■ **REQUIREMENT**
All of the data is to be written out again exactly, without the pictures.

Saved data entries
=== Begin Enclosure ===
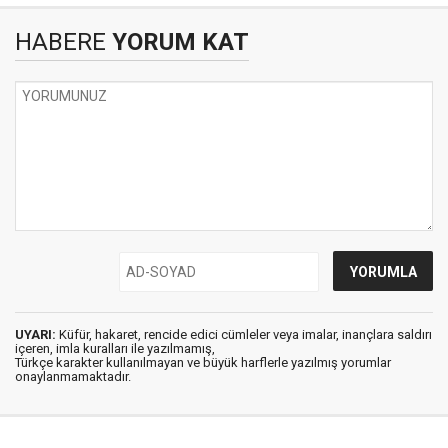
HABERE
YORUM KAT
UYARI:
Küfür, hakaret, rencide edici cümleler veya imalar, inançlara saldırı
içeren, imla kuralları ile yazılmamış,
Türkçe karakter kullanılmayan ve büyük harflerle yazılmış yorumlar
onaylanmamaktadır.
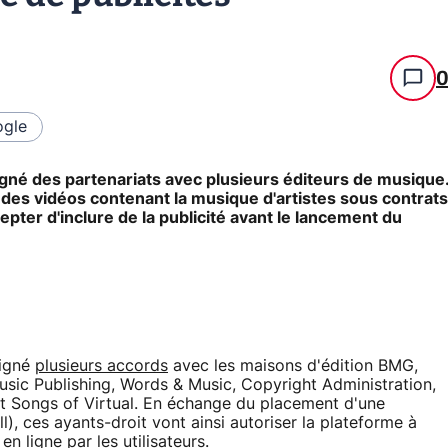
gle
igné des partenariats avec plusieurs éditeurs de musique
r des vidéos contenant la musique d'artistes sous contrats
epter d'inclure de la publicité avant le lancement du
signé
plusieurs accords
avec les maisons d'édition BMG,
sic Publishing, Words & Music, Copyright Administration,
 Songs of Virtual. En échange du placement d'une
l), ces ayants-droit vont ainsi autoriser la plateforme à
 ligne par les utilisateurs.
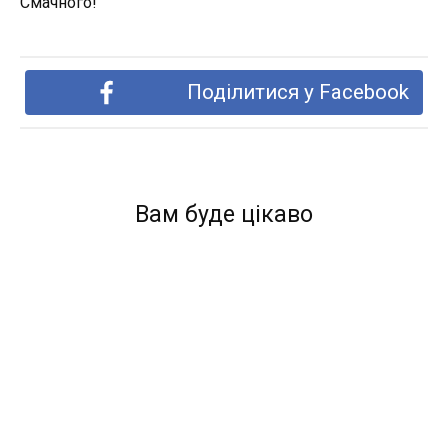
Смачного!
Поділитися у Facebook
Вам буде цікаво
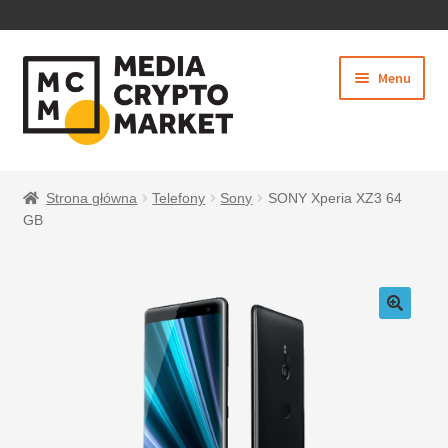
PRZEJDŹ
PRZEJDŹ
Menu
DO
DO
NAWIGACJI
TREŚCI
Rozwiń
SKLEP
menu
Strona główna
Telefony
Sony
SONY Xperia XZ3 64
potom
GB
BEZPIECZNE PŁATNOŚCI
O NAS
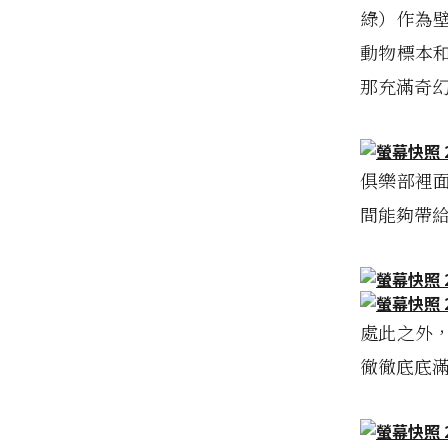
綠）作為
動物標本
那充滿奇
俱樂部裡
間能夠帶
處此之外
徹徹底底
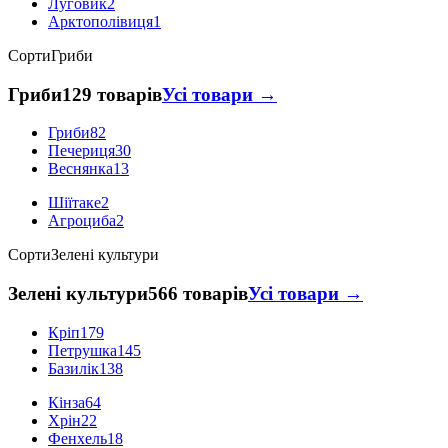
Луговик
2
Арктополівиця
1
Сорти
Гриби
Гриби
129 товарів
Усі товари →
Гриби
82
Печериця
30
Веснянка
13
Шіїтаке
2
Агроциба
2
Сорти
Зелені культури
Зелені культури
566 товарів
Усі товари →
Кріп
179
Петрушка
145
Базилік
138
Кінза
64
Хрін
22
Фенхель
18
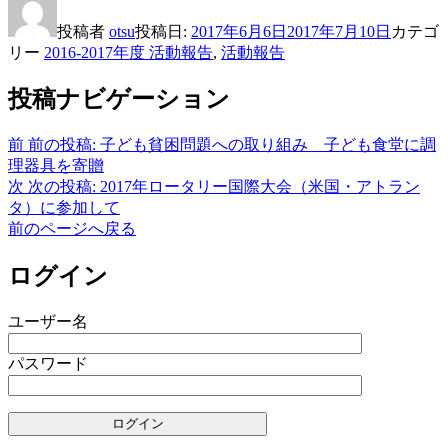
投稿者
otsu
投稿日:
2017年6月6日
2017年7月10日
カテゴ
リー
2016-2017年度 活動報告
,
活動報告
投稿ナビゲーション
前
前の投稿:
子ども貧困問題への取り組み 子ども食堂に調
理器具を寄贈
次
次の投稿:
2017年ロータリー国際大会（米国・アトラン
タ）に参加して
前のページへ戻る
ログイン
ユーザー名
パスワード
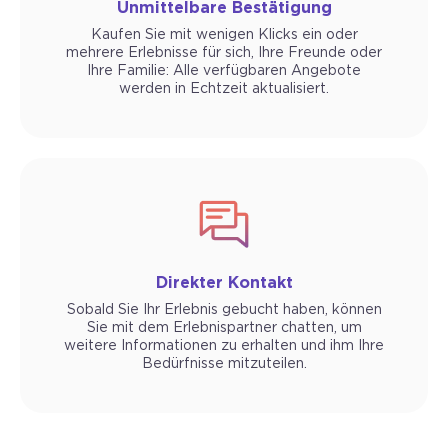
Unmittelbare Bestätigung
Kaufen Sie mit wenigen Klicks ein oder
mehrere Erlebnisse für sich, Ihre Freunde oder
Ihre Familie: Alle verfügbaren Angebote
werden in Echtzeit aktualisiert.
Direkter Kontakt
Sobald Sie Ihr Erlebnis gebucht haben, können
Sie mit dem Erlebnispartner chatten, um
weitere Informationen zu erhalten und ihm Ihre
Bedürfnisse mitzuteilen.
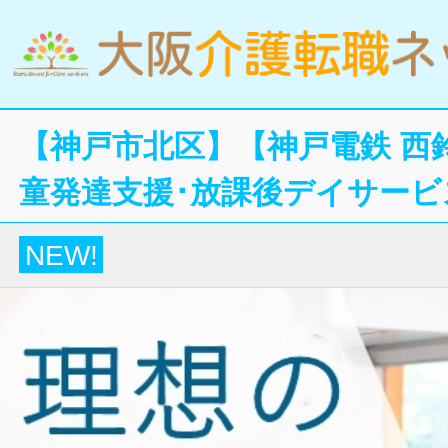
【神戸市北区】【神戸電鉄 西
童発達支援･放課後デイサービ
NEW!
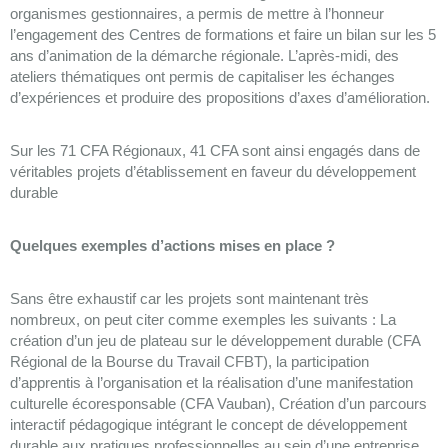
organismes gestionnaires, a permis de mettre à l’honneur
l’engagement des Centres de formations et faire un bilan sur les 5
ans d’animation de la démarche régionale. L’après-midi, des
ateliers thématiques ont permis de capitaliser les échanges
d’expériences et produire des propositions d’axes d’amélioration.
Sur les 71 CFA Régionaux, 41 CFA sont ainsi engagés dans de
véritables projets d’établissement en faveur du développement
durable
Quelques exemples d’actions mises en place ?
Sans être exhaustif car les projets sont maintenant très
nombreux, on peut citer comme exemples les suivants : La
création d’un jeu de plateau sur le développement durable (CFA
Régional de la Bourse du Travail CFBT), la participation
d’apprentis à l’organisation et la réalisation d’une manifestation
culturelle écoresponsable (CFA Vauban), Création d’un parcours
interactif pédagogique intégrant le concept de développement
durable aux pratiques professionnelles au sein d’une entreprise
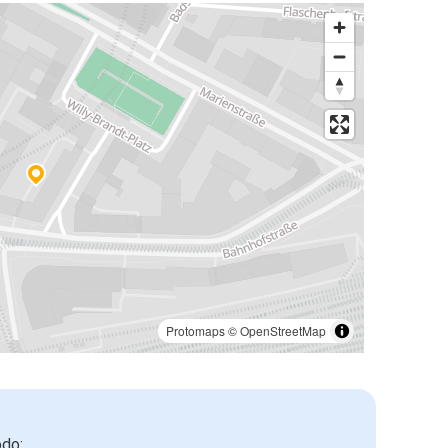
Protomaps
©
OpenStreetMap
odo:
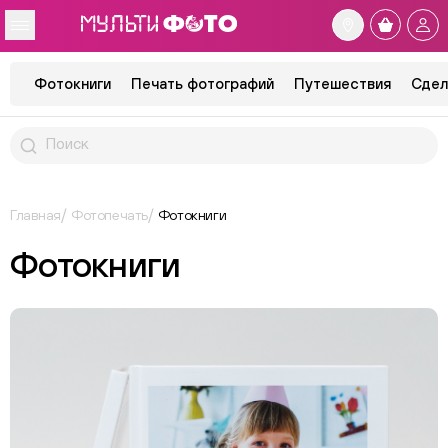
Фотокниги
Печать фотографий
Путешествия
Сдел
Главная
Фотопечать
Фотокниги
Фотокниги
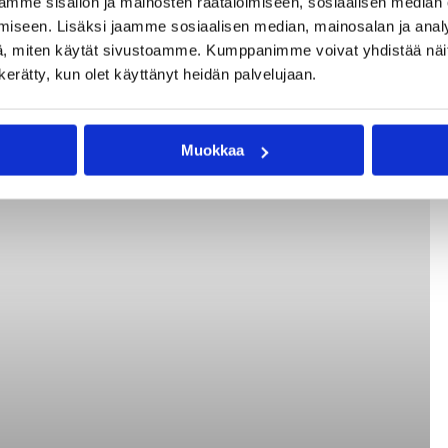
mme sisällön ja mainosten räätälöimiseen, sosiaalisen median
iseen. Lisäksi jaamme sosiaalisen median, mainosalan ja analy
, miten käytät sivustoamme. Kumppanimme voivat yhdistää näitä t
n kerätty, kun olet käyttänyt heidän palvelujaan.
Muokkaa
ksänneksi ja kohtaa ensi kesänä EM-karsinnoissa Albanian, Belgian,
Koivisto. Kuvat: Mika Mäkelä & Ville Vuorinen & Rähinä Records.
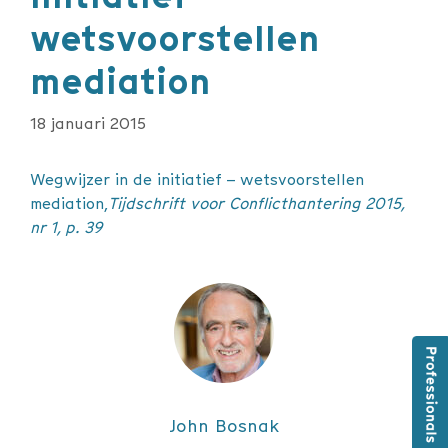
wetsvoorstellen
mediation
18 januari 2015
Wegwijzer in de initiatief – wetsvoorstellen
mediation,
Tijdschrift voor Conflicthantering 2015,
nr 1, p. 39
John Bosnak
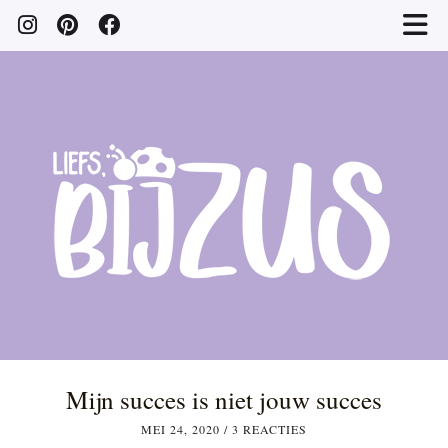
Mijn succes is niet jouw succes
MEI 24, 2020
/
3 REACTIES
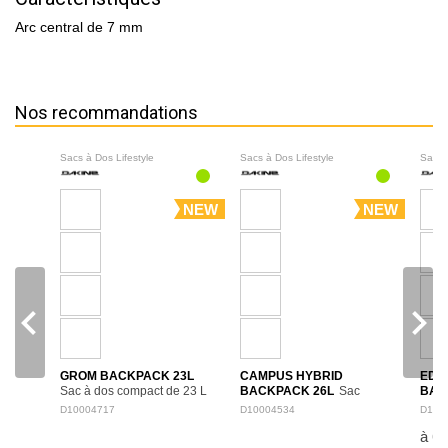
Arc central de 7 mm
Nos recommandations
Sacs à Dos Lifestyle
Sacs à Dos Lifestyle
Sacs 
NEW
NEW
navigate_before
navigate_next
GROM BACKPACK 23L
CAMPUS HYBRID
EDU
Sac à dos compact de 23 L
BACKPACK 26L
Sac
BAC
adapté aux jeunes
polyvalent de 26 L
spac
D10004717
D10004534
D100
utilisateurs, avec un format
combinant le format d’un
pour 
à 6
confortable et pratique pour
cabas et le confort d’un sac
dépl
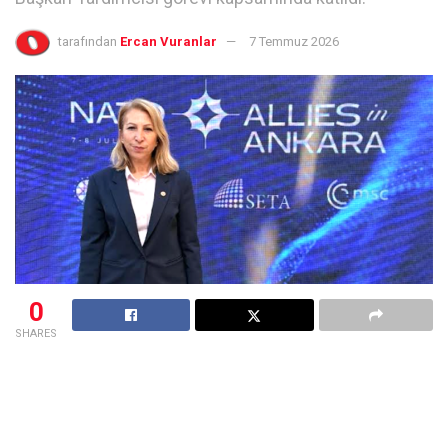
tarafından
Ercan Vuranlar
7 Temmuz 2026
0
SHARES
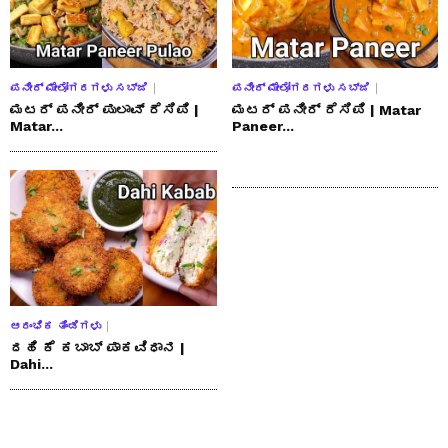
ಪನೀರ್ ಮೇಲೋಗರಗಳು ಸಬ್ಜಿ
ಪನೀರ್ ಮೇಲೋಗರಗಳು ಸಬ್ಜಿ
ಮಟರ್ ಪನೀರ್ ಪುಲಾವ್ ರೆಸಿಪಿ |
ಮಟರ್ ಪನೀರ್ ರೆಸಿಪಿ | Matar
Matar...
Paneer...
ಆರಂಭಿಕ ತಿಂಡಿಗಳು
ದಹಿ ಕೆ ಕಬಾಬ್ ಪಾಕವಿಧಾನ |
Dahi...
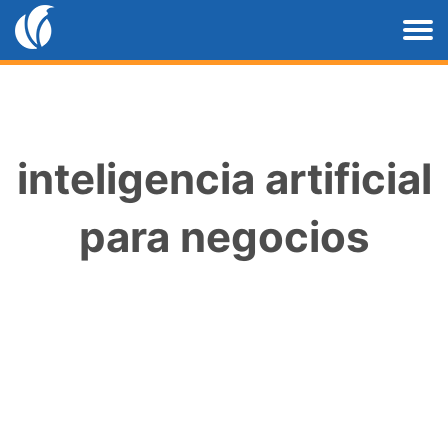
inteligencia artificial
para negocios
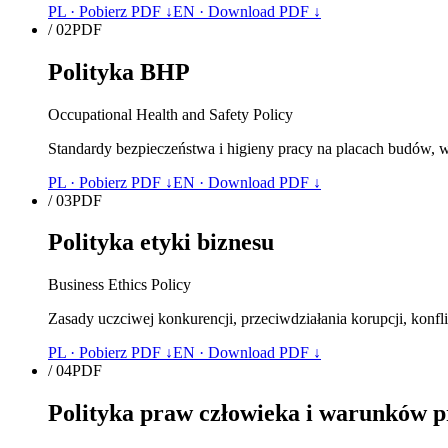
PL · Pobierz PDF ↓
EN · Download PDF ↓
/
02
PDF
Polityka BHP
Occupational Health and Safety Policy
Standardy bezpieczeństwa i higieny pracy na placach budów, 
PL · Pobierz PDF ↓
EN · Download PDF ↓
/
03
PDF
Polityka etyki biznesu
Business Ethics Policy
Zasady uczciwej konkurencji, przeciwdziałania korupcji, kon
PL · Pobierz PDF ↓
EN · Download PDF ↓
/
04
PDF
Polityka praw człowieka i warunków p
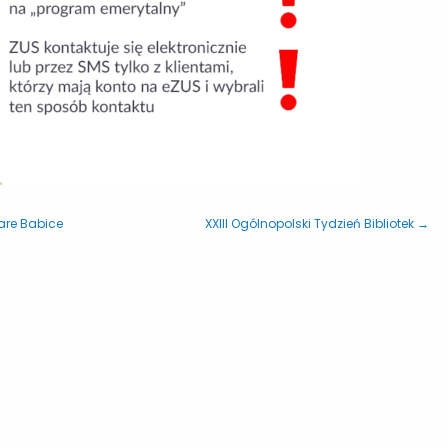
are Babice
XXIII Ogólnopolski Tydzień Bibliotek →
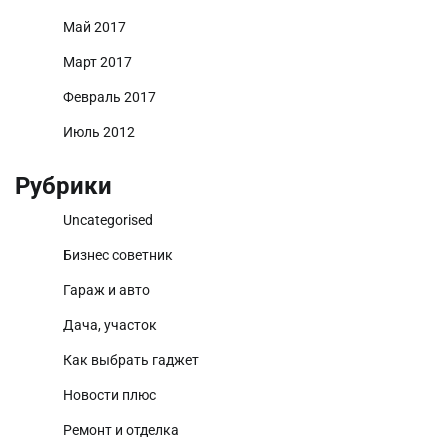
Май 2017
Март 2017
Февраль 2017
Июль 2012
Рубрики
Uncategorised
Бизнес советник
Гараж и авто
Дача, участок
Как выбрать гаджет
Новости плюс
Ремонт и отделка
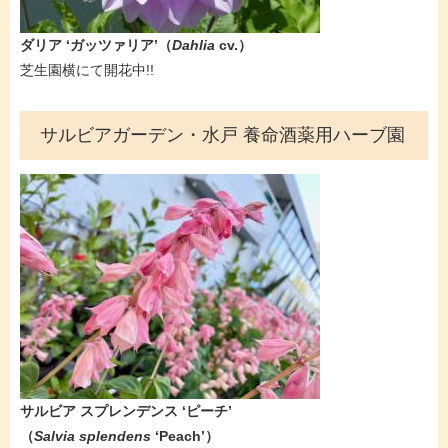
ダリア ‘ガッツァリア’​（
Dahlia
cv.）
芝生園横にて開花中!!
サルビアガーデン・水戸 養命酒薬用ハーブ園
サルビア スプレンデンス ‘ピーチ’​​
（
Salvia splendens
‘Peach’​）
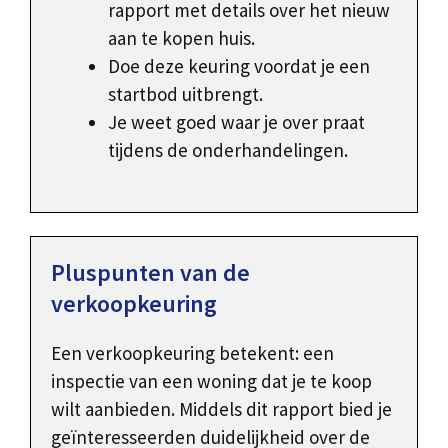
rapport met details over het nieuw
aan te kopen huis.
Doe deze keuring voordat je een
startbod uitbrengt.
Je weet goed waar je over praat
tijdens de onderhandelingen.
Pluspunten van de
verkoopkeuring
Een verkoopkeuring betekent: een
inspectie van een woning dat je te koop
wilt aanbieden. Middels dit rapport bied je
geïnteresseerden duidelijkheid over de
=== End Enclosure ===
■ **YOUR SOLUTION**
HABERE
YORUM KAT
UYARI:
Küfür, hakaret, rencide edici cümleler veya imalar, inançlara saldırı
içeren, imla kuralları ile yazılmamış,
Türkçe karakter kullanılmayan ve büyük harflerle yazılmış yorumlar
onaylanmamaktadır.
gle
igné des partenariats avec plusieurs éditeurs de musique
r des vidéos contenant la musique d'artistes sous contrats
epter d'inclure de la publicité avant le lancement du
signé
plusieurs accords
avec les maisons d'édition BMG,
sic Publishing, Words & Music, Copyright Administration,
 Songs of Virtual. En échange du placement d'une
l), ces ayants-droit vont ainsi autoriser la plateforme à
 ligne par les utilisateurs.
Смачного!
Поділитися у Facebook
Вам буде цікаво
PRZEJDŹ
PRZEJDŹ
Menu
DO
DO
NAWIGACJI
TREŚCI
Rozwiń
SKLEP
menu
Strona główna
Telefony
Sony
SONY Xperia XZ3 64
potom
GB
BEZPIECZNE PŁATNOŚCI
O NAS
綠）作為
動物標本
那充滿奇
俱樂部裡
間能夠帶
處此之外
徹徹底底
Луговик
2
Арктополівиця
1
Сорти
Гриби
Гриби
129 товарів
Усі товари →
Гриби
82
Печериця
30
Веснянка
13
Шіїтаке
2
Агроциба
2
Сорти
Зелені культури
Зелені культури
566 товарів
Усі товари →
Кріп
179
Петрушка
145
Базилік
138
Кінза
64
Хрін
22
Фенхель
18
投稿者
otsu
投稿日:
2017年6月6日
2017年7月10日
カテゴ
リー
2016-2017年度 活動報告
,
活動報告
投稿ナビゲーション
前
前の投稿:
子ども貧困問題への取り組み 子ども食堂に調
理器具を寄贈
次
次の投稿:
2017年ロータリー国際大会（米国・アトラン
タ）に参加して
前のページへ戻る
ログイン
ユーザー名
パスワード
Unmittelbare Bestätigung
Kaufen Sie mit wenigen Klicks ein oder
mehrere Erlebnisse für sich, Ihre Freunde oder
Ihre Familie: Alle verfügbaren Angebote
werden in Echtzeit aktualisiert.
Direkter Kontakt
Sobald Sie Ihr Erlebnis gebucht haben, können
Sie mit dem Erlebnispartner chatten, um
weitere Informationen zu erhalten und ihm Ihre
Bedürfnisse mitzuteilen.
【神戸市北区】【神戸電鉄 西
童発達支援･放課後デイサービ
NEW!
organismes gestionnaires, a permis de mettre à l’honneur
l’engagement des Centres de formations et faire un bilan sur les 5
ans d’animation de la démarche régionale. L’après-midi, des
ateliers thématiques ont permis de capitaliser les échanges
d’expériences et produire des propositions d’axes d’amélioration.
Sur les 71 CFA Régionaux, 41 CFA sont ainsi engagés dans de
véritables projets d’établissement en faveur du développement
durable
Quelques exemples d’actions mises en place ?
Sans être exhaustif car les projets sont maintenant très
nombreux, on peut citer comme exemples les suivants : La
création d’un jeu de plateau sur le développement durable (CFA
Régional de la Bourse du Travail CFBT), la participation
d’apprentis à l’organisation et la réalisation d’une manifestation
culturelle écoresponsable (CFA Vauban), Création d’un parcours
interactif pédagogique intégrant le concept de développement
durable aux pratiques professionnelles au sein d’une entreprise
Protomaps
©
OpenStreetMap
odo:
Фотокниги
Печать фотографий
Путешествия
Сдел
Главная
Фотопечать
Фотокниги
Фотокниги
mme sisällön ja mainosten räätälöimiseen, sosiaalisen median
iseen. Lisäksi jaamme sosiaalisen median, mainosalan ja analy
, miten käytät sivustoamme. Kumppanimme voivat yhdistää näitä t
n kerätty, kun olet käyttänyt heidän palvelujaan.
Muokkaa
ksänneksi ja kohtaa ensi kesänä EM-karsinnoissa Albanian, Belgian,
Koivisto. Kuvat: Mika Mäkelä & Ville Vuorinen & Rähinä Records.
wetsvoorstellen
mediation
18 januari 2015
Wegwijzer in de initiatief – wetsvoorstellen
mediation,
Tijdschrift voor Conflicthantering 2015,
nr 1, p. 39
John Bosnak
Mijn succes is niet jouw succes
MEI 24, 2020
/
3 REACTIES
Arc central de 7 mm
Nos recommandations
Sacs à Dos Lifestyle
Sacs à Dos Lifestyle
Sacs 
NEW
NEW
navigate_before
navigate_next
GROM BACKPACK 23L
CAMPUS HYBRID
EDU
Sac à dos compact de 23 L
BACKPACK 26L
Sac
BAC
adapté aux jeunes
polyvalent de 26 L
spac
D10004717
D10004534
D100
utilisateurs, avec un format
combinant le format d’un
pour 
à 6
confortable et pratique pour
cabas et le confort d’un sac
dépl
tarafından
Ercan Vuranlar
7 Temmuz 2026
0
SHARES
ಪನೀರ್ ಮೇಲೋಗರಗಳು ಸಬ್ಜಿ
ಪನೀರ್ ಮೇಲೋಗರಗಳು ಸಬ್ಜಿ
ಮಟರ್ ಪನೀರ್ ಪುಲಾವ್ ರೆಸಿಪಿ |
ಮಟರ್ ಪನೀರ್ ರೆಸಿಪಿ | Matar
Matar...
Paneer...
ಆರಂಭಿಕ ತಿಂಡಿಗಳು
ದಹಿ ಕೆ ಕಬಾಬ್ ಪಾಕವಿಧಾನ |
Dahi...
inteligencia artificial
para negocios
PL · Pobierz PDF ↓
EN · Download PDF ↓
/
02
PDF
Polityka BHP
Occupational Health and Safety Policy
Standardy bezpieczeństwa i higieny pracy na placach budów, 
PL · Pobierz PDF ↓
EN · Download PDF ↓
/
03
PDF
Polityka etyki biznesu
Business Ethics Policy
Zasady uczciwej konkurencji, przeciwdziałania korupcji, kon
PL · Pobierz PDF ↓
EN · Download PDF ↓
/
04
PDF
Polityka praw człowieka i warunków p
are Babice
XXIII Ogólnopolski Tydzień Bibliotek →
Май 2017
Март 2017
Февраль 2017
Июль 2012
Рубрики
Uncategorised
Бизнес советник
Гараж и авто
Дача, участок
Как выбрать гаджет
Новости плюс
Ремонт и отделка
ダリア ‘ガッツァリア’​（
Dahlia
cv.）
芝生園横にて開花中!!
サルビアガーデン・水戸 養命酒薬用ハーブ園
サルビア スプレンデンス ‘ピーチ’​​
（
Salvia splendens
‘Peach’​）
rapport met details over het nieuw
aan te kopen huis.
Doe deze keuring voordat je een
startbod uitbrengt.
Je weet goed waar je over praat
tijdens de onderhandelingen.
Pluspunten van de
verkoopkeuring
Een verkoopkeuring betekent: een
inspectie van een woning dat je te koop
wilt aanbieden. Middels dit rapport bied je
geïnteresseerden duidelijkheid over de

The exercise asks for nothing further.